Last month, BofA Merrill upgraded Alcoa (NYSE:AA) to Buy from Neutral and raised its price target to $11. Since the rating change on May 23, the stock has risen from $9.28 to $10.15 (9.4%), continuing its uptrend since the beginning of the year that has been fueled by a general rise in commodity prices. BofA believes AA's investments in firms with exposure to aerospace give it a path to growth that the market has not yet taken into account. While we believe AA's recent acquisitions will prove to be prudent in the long run, the firm will continue to struggle during the next couple of years. Alcoa is not a buy just yet.
Figure 1: YTD Price Performance
Alcoa has made it a priority in recent years to invest in downstream operations and grow exposure to end markets with attractive growth prospects. Management has focused on aerospace in particular, citing a record 9-year backlog for aerospace OEMs as evidence of a secular uptrend. In 2014, the firm acquired Firth Rixon, a leading manufacturer of jet engine components, and in 2015, AA purchased RTI International, a supplier of titanium and specialty metal products primarily used in aerospace and defense markets. We like the decision to shift the downstream portfolio to aerospace, as we believe rising emerging market incomes will support consistent demand for commercial aircraft over time. But in the short run, there are still too many headwinds in too many of AA's end markets that will weigh on performance.
Commodity prices have been rising for the wrong reasons. The recovery during 2016 has been the result of a weaker dollar rather than an improvement in supply and demand dynamics. In last year's annual report, management estimated that global consumption of primary aluminum would grow by 6%, driven by improved market conditions in aerospace, building and construction, packaging, and automotive markets. Executives forecasted growth in all geographic markets with the exception of Brazil and Russia, and expected particular strength in China. The company was also banking on industry-wide capacity cuts, and believed that a curtailment in Chinese production during 2016 would lead to a better pricing environment. But so far, management's forecast has proved to be inaccurate on both the supply and demand side.

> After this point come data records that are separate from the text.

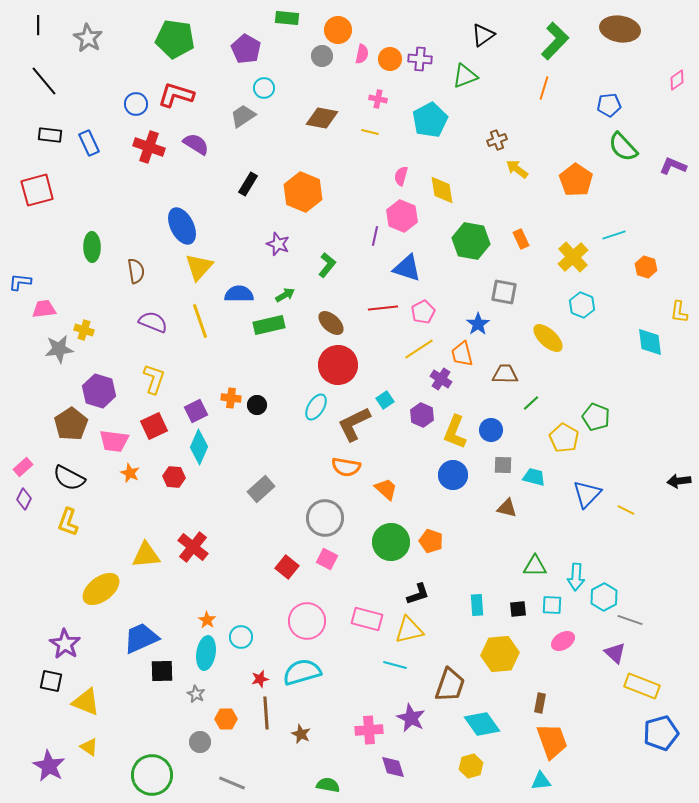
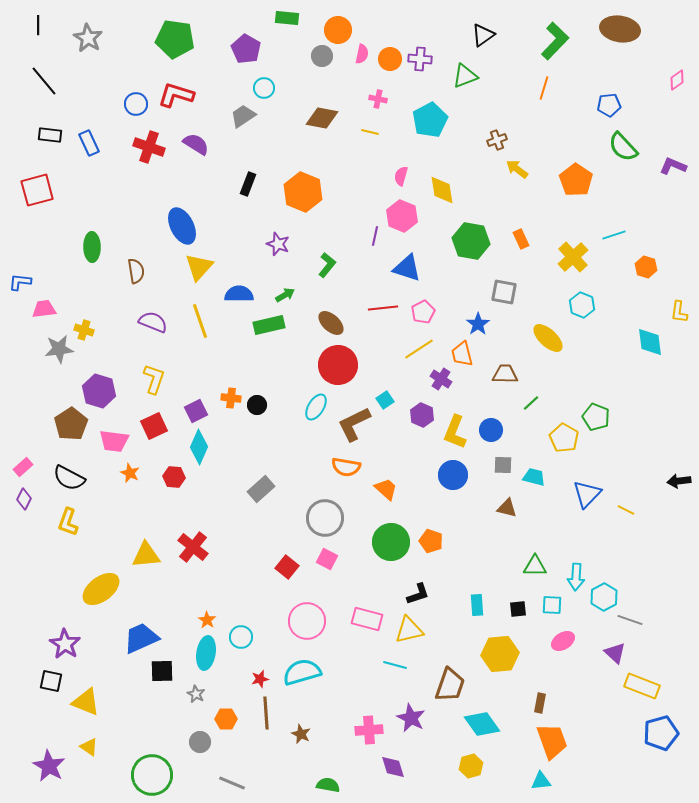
black rectangle at (248, 184): rotated 10 degrees counterclockwise
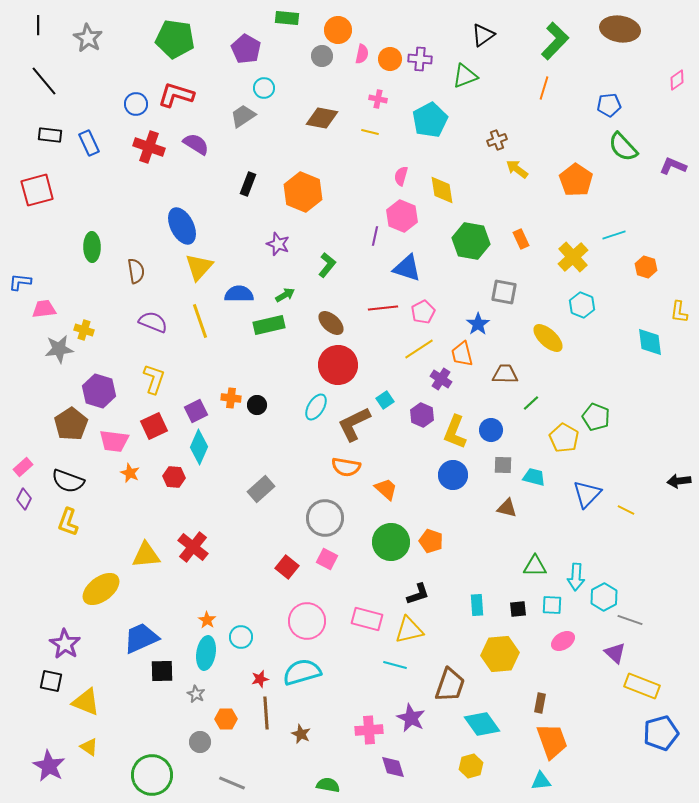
black semicircle at (69, 478): moved 1 px left, 3 px down; rotated 8 degrees counterclockwise
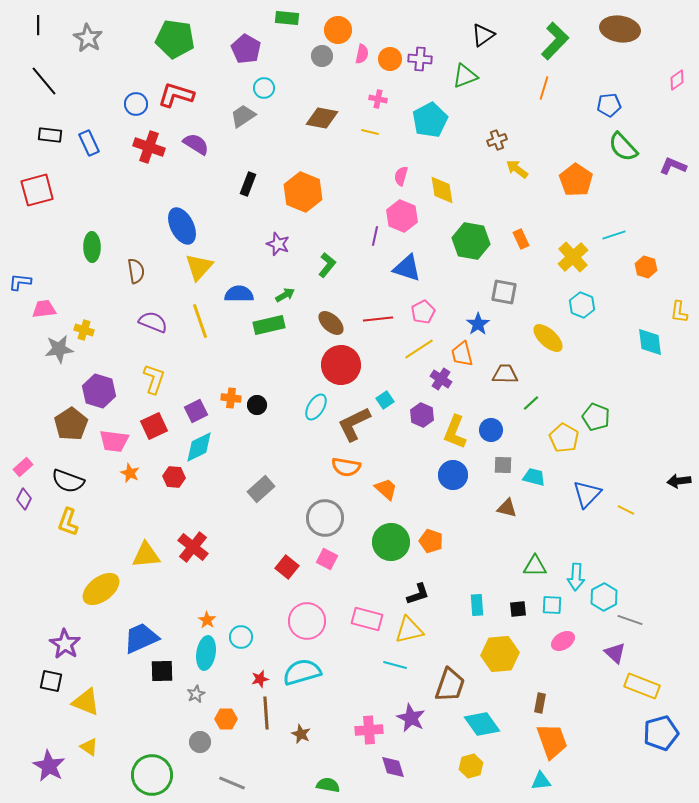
red line at (383, 308): moved 5 px left, 11 px down
red circle at (338, 365): moved 3 px right
cyan diamond at (199, 447): rotated 40 degrees clockwise
gray star at (196, 694): rotated 18 degrees clockwise
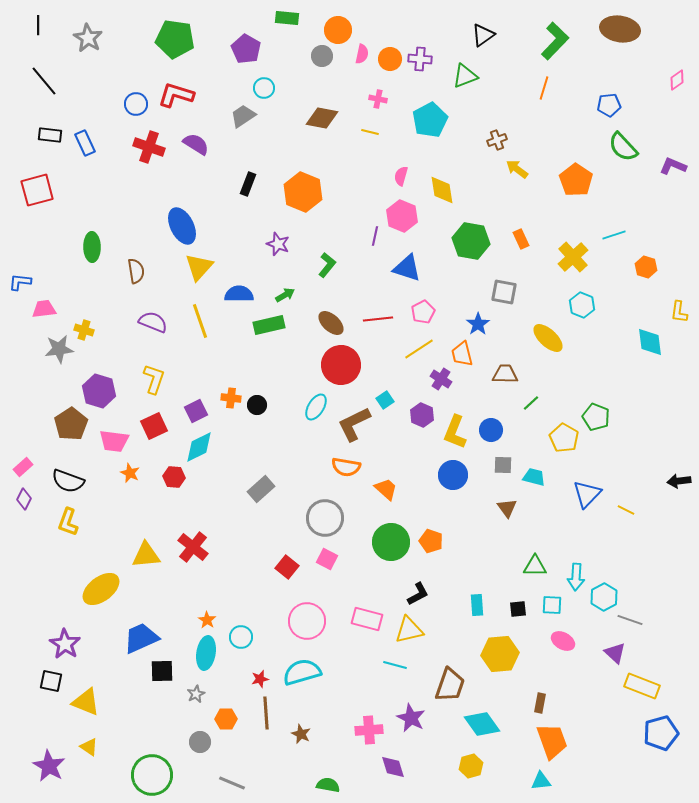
blue rectangle at (89, 143): moved 4 px left
brown triangle at (507, 508): rotated 40 degrees clockwise
black L-shape at (418, 594): rotated 10 degrees counterclockwise
pink ellipse at (563, 641): rotated 60 degrees clockwise
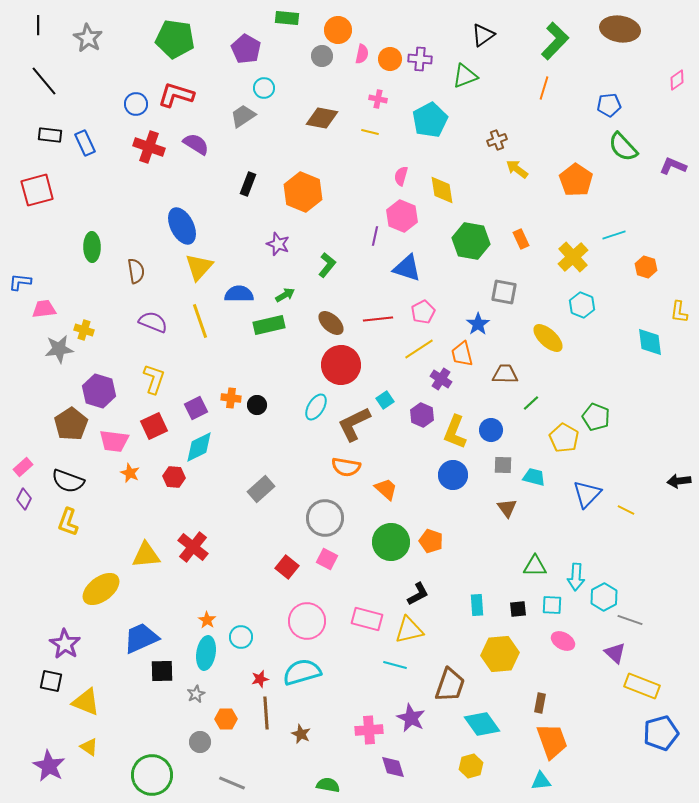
purple square at (196, 411): moved 3 px up
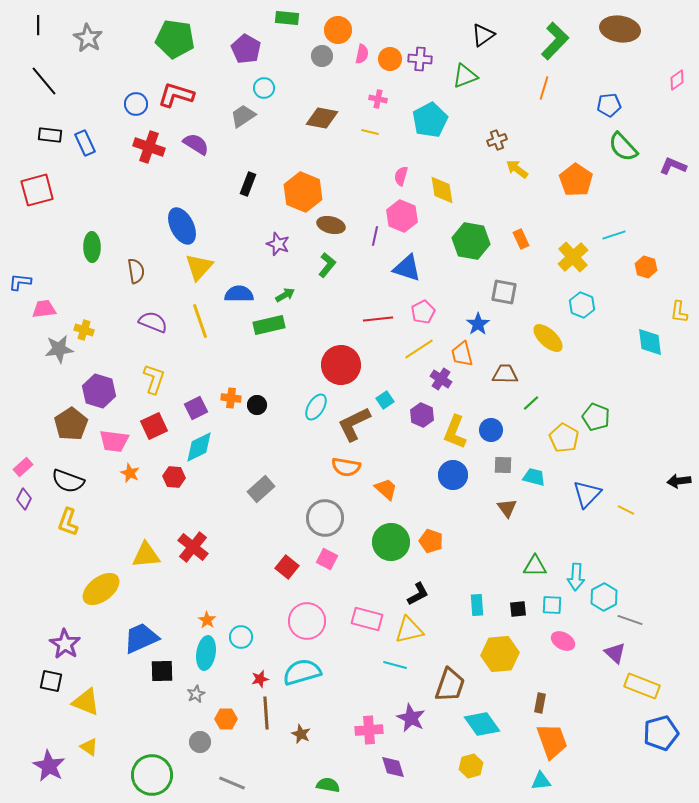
brown ellipse at (331, 323): moved 98 px up; rotated 28 degrees counterclockwise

Sales in the first quarter declined 15% year over year. Part of the weakness is due to lower aluminum prices. Demand has not been as strong as forecasted back in December, nor global supply cuts as rapid. Management lowered its forecast for global consumption growth to 5% for 2016, revising growth in China down from 8% to 6.5%. And, while Alcoa has made major capacity cuts in its upstream operations over the past three years, subsidized producers in China continue to pump out volumes, despite global overcapacity. Chinese firms supply more than 50% of the world's metal, and their dumping practices were largely responsible for last year's 19% fall in aluminum prices. But prices in China have been rising, encouraging firms to ramp up production. Goldman Sachs (NYSE:GS) now worries that higher output will prolong the existing oversupply, and predicts that aluminum prices will fall to $1350 within the next twelve months.

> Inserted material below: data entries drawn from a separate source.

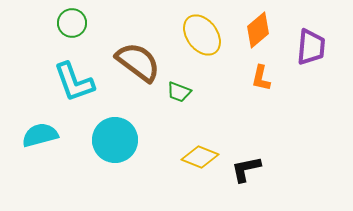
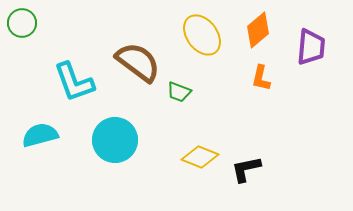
green circle: moved 50 px left
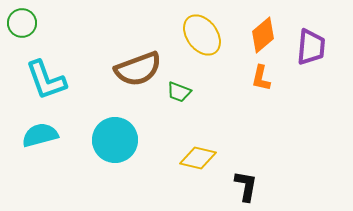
orange diamond: moved 5 px right, 5 px down
brown semicircle: moved 7 px down; rotated 123 degrees clockwise
cyan L-shape: moved 28 px left, 2 px up
yellow diamond: moved 2 px left, 1 px down; rotated 9 degrees counterclockwise
black L-shape: moved 17 px down; rotated 112 degrees clockwise
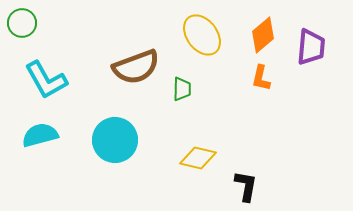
brown semicircle: moved 2 px left, 2 px up
cyan L-shape: rotated 9 degrees counterclockwise
green trapezoid: moved 3 px right, 3 px up; rotated 110 degrees counterclockwise
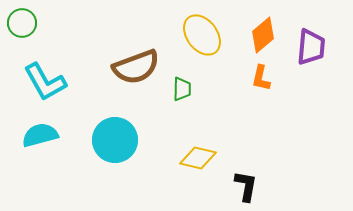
cyan L-shape: moved 1 px left, 2 px down
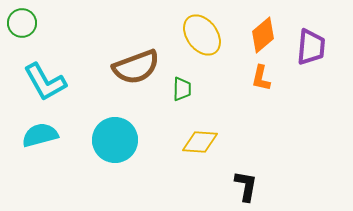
yellow diamond: moved 2 px right, 16 px up; rotated 9 degrees counterclockwise
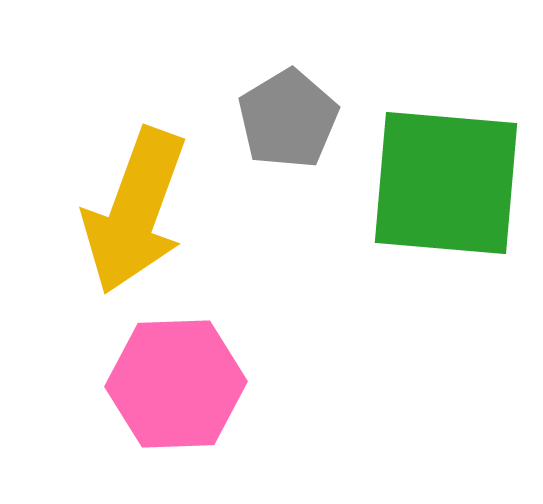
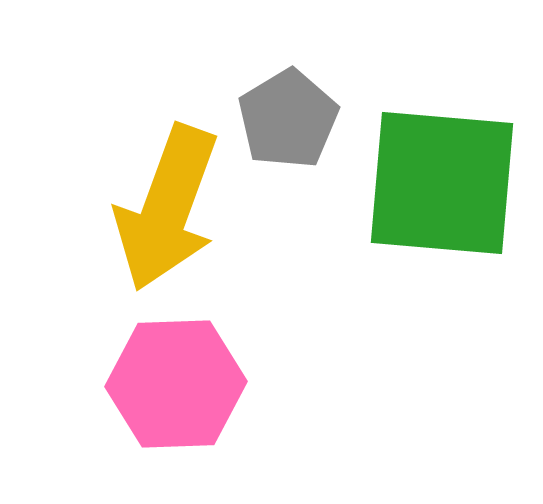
green square: moved 4 px left
yellow arrow: moved 32 px right, 3 px up
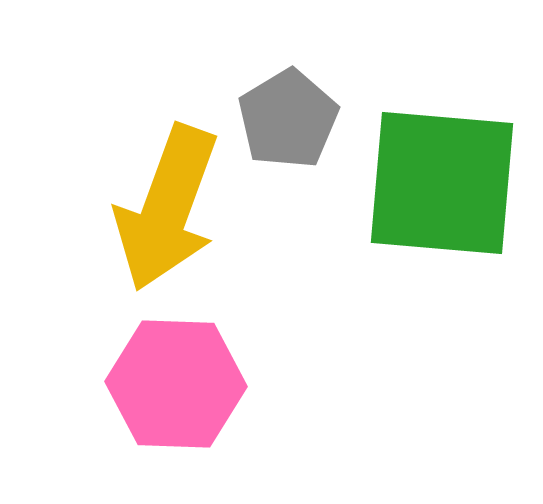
pink hexagon: rotated 4 degrees clockwise
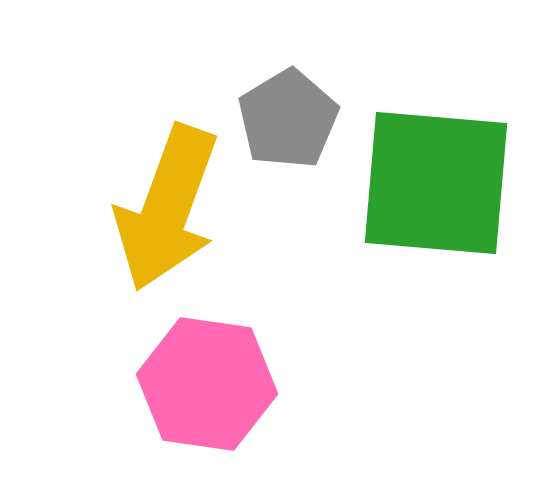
green square: moved 6 px left
pink hexagon: moved 31 px right; rotated 6 degrees clockwise
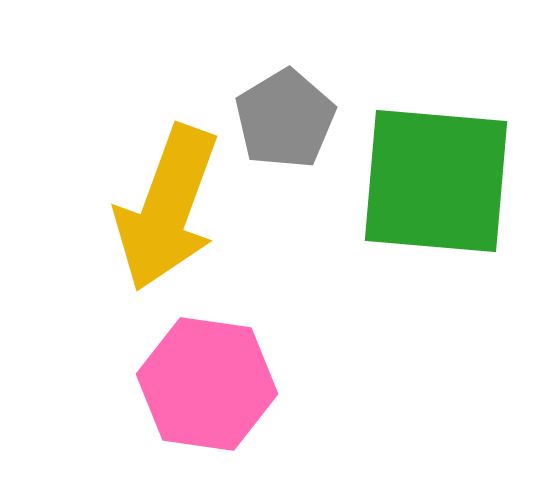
gray pentagon: moved 3 px left
green square: moved 2 px up
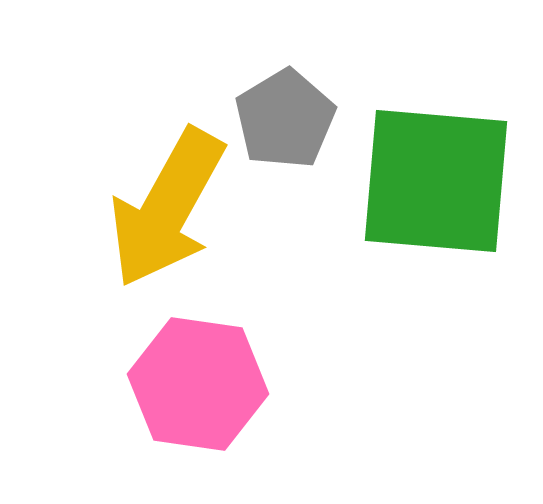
yellow arrow: rotated 9 degrees clockwise
pink hexagon: moved 9 px left
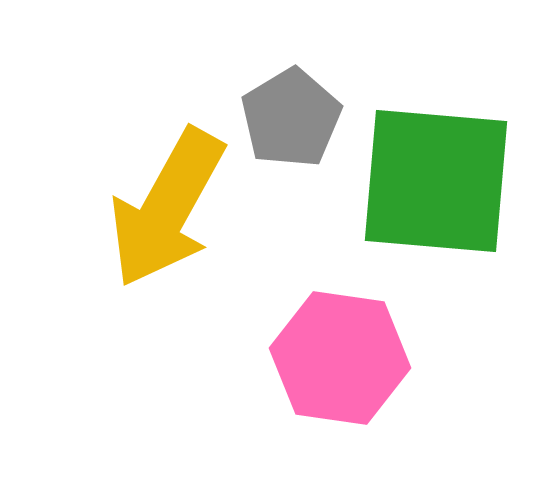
gray pentagon: moved 6 px right, 1 px up
pink hexagon: moved 142 px right, 26 px up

China's dumping practices have sparked an investigation of the global aluminum trade on behalf of the US Trade Commission. It is possible that the commission will raise tariffs on imports from China to protect domestic producers. A favorable ruling would be a massive boost to Alcoa, but in our view, it is the only potential catalyst that could drive AA higher in the near term as aluminum fundamentals are still weak. We do not make investment decisions by attempting to guess regulatory outcomes. Growth will continue to be sluggish for the next few years, and long-term investors looking to get in before global demand recovers should wait for a pullback.